Work to complete:
Among the lines below, the one containing "Посмотреть все предложения" opens the range and the one containing "theo thời điểm." closes it. Print that range exactly, without the pictures.

Material provided:

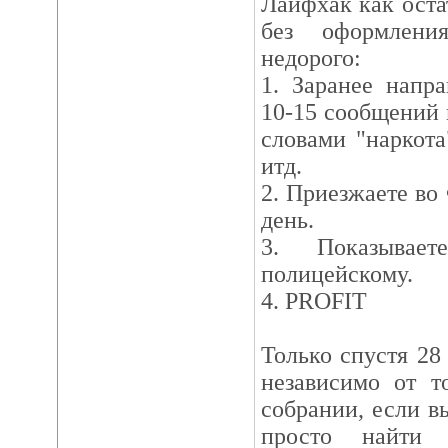
Лайфхак как ост
без оформлени
недорого:
1. Заранее напр
10-15 сообщений
словами "наркота
итд.
2. Приезжаете во
день.
3. Показывае
полицейскому.
4. PROFIT
Только спустя 28 
независимо от т
собрании, если в
просто найти 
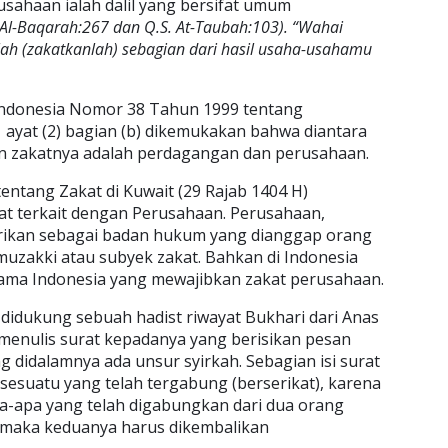
sahaan ialah dalil yang bersifat umum
 Al-Baqarah:267 dan Q.S. At-Taubah:103). “Wahai
ah (zakatkanlah) sebagian dari hasil usaha-usahamu
ndonesia Nomor 38 Tahun 1999 tentang
1 ayat (2) bagian (b) dikemukakan bahwa diantara
an zakatnya adalah perdagangan dan perusahaan.
ntang Zakat di Kuwait (29 Rajab 1404 H)
t terkait dengan Perusahaan. Perusahaan,
rikan sebagai badan hukum yang dianggap orang
zakki atau subyek zakat. Bahkan di Indonesia
Ulama Indonesia yang mewajibkan zakat perusahaan.
didukung sebuah hadist riwayat Bukhari dari Anas
menulis surat kepadanya yang berisikan pesan
g didalamnya ada unsur syirkah. Sebagian isi surat
n sesuatu yang telah tergabung (berserikat), karena
a-apa yang telah digabungkan dari dua orang
), maka keduanya harus dikembalikan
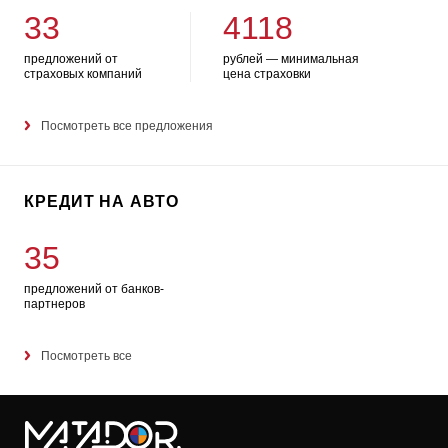
33
4118
предложений от
рублей — минимальная
страховых компаний
цена страховки
Посмотреть все предложения
КРЕДИТ НА АВТО
35
предложений от банков-
партнеров
Посмотреть все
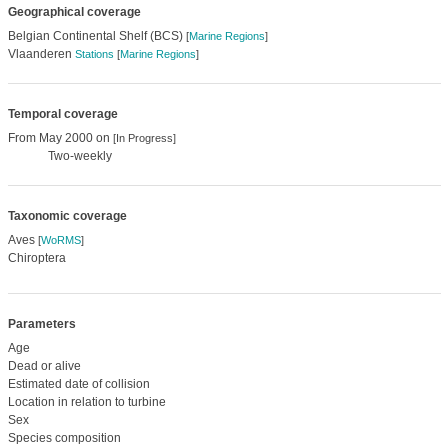
Geographical coverage
Belgian Continental Shelf (BCS)
[
Marine Regions
]
Vlaanderen
Stations
[
Marine Regions
]
Temporal coverage
From May 2000 on
[In Progress]
Two-weekly
Taxonomic coverage
Aves
[
WoRMS
]
Chiroptera
Parameters
Age
Dead or alive
Estimated date of collision
Location in relation to turbine
Sex
Species composition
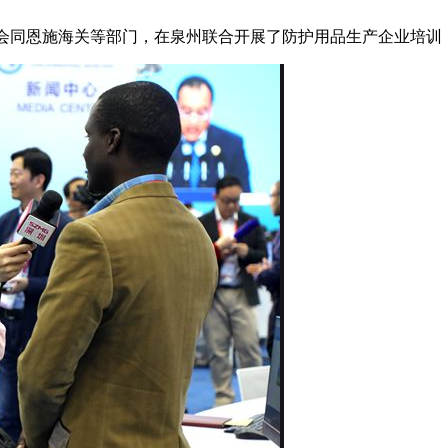
化局会同恩施海关等部门，在泉州联合开展了防护用品生产企业培训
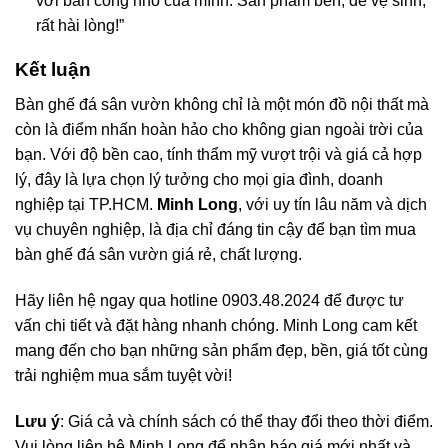
với ban công nhỏ của mình. Sản phẩm bền, dễ vệ sinh,
rất hài lòng!”
Kết luận
Bàn ghế đá sân vườn không chỉ là một món đồ nội thất mà
còn là điểm nhấn hoàn hảo cho không gian ngoài trời của
bạn. Với độ bền cao, tính thẩm mỹ vượt trội và giá cả hợp
lý, đây là lựa chọn lý tưởng cho mọi gia đình, doanh
nghiệp tại TP.HCM.
Minh Long
, với uy tín lâu năm và dịch
vụ chuyên nghiệp, là địa chỉ đáng tin cậy để bạn tìm mua
bàn ghế đá sân vườn giá rẻ, chất lượng.
Hãy liên hệ ngay qua
hotline 0903.48.2024
để được tư
vấn chi tiết và đặt hàng nhanh chóng. Minh Long cam kết
mang đến cho bạn những sản phẩm đẹp, bền, giá tốt cùng
trải nghiệm mua sắm tuyệt vời!
Lưu ý
: Giá cả và chính sách có thể thay đổi theo thời điểm.
Vui lòng liên hệ Minh Long để nhận báo giá mới nhất và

Task output:
Посмотреть все предложения
КРЕДИТ НА АВТО
35
предложений от банков-
партнеров
Посмотреть все
Geographical coverage
Belgian Continental Shelf (BCS)
[
Marine Regions
]
Vlaanderen
Stations
[
Marine Regions
]
Temporal coverage
From May 2000 on
[In Progress]
Two-weekly
Taxonomic coverage
Aves
[
WoRMS
]
Chiroptera
Parameters
Age
Dead or alive
Estimated date of collision
Location in relation to turbine
Sex
Species composition
化局会同恩施海关等部门，在泉州联合开展了防护用品生产企业培训
với ban công nhỏ của mình. Sản phẩm bền, dễ vệ sinh,
rất hài lòng!”
Kết luận
Bàn ghế đá sân vườn không chỉ là một món đồ nội thất mà
còn là điểm nhấn hoàn hảo cho không gian ngoài trời của
bạn. Với độ bền cao, tính thẩm mỹ vượt trội và giá cả hợp
lý, đây là lựa chọn lý tưởng cho mọi gia đình, doanh
nghiệp tại TP.HCM.
Minh Long
, với uy tín lâu năm và dịch
vụ chuyên nghiệp, là địa chỉ đáng tin cậy để bạn tìm mua
bàn ghế đá sân vườn giá rẻ, chất lượng.
Hãy liên hệ ngay qua
hotline 0903.48.2024
để được tư
vấn chi tiết và đặt hàng nhanh chóng. Minh Long cam kết
mang đến cho bạn những sản phẩm đẹp, bền, giá tốt cùng
trải nghiệm mua sắm tuyệt vời!
Lưu ý
: Giá cả và chính sách có thể thay đổi theo thời điểm.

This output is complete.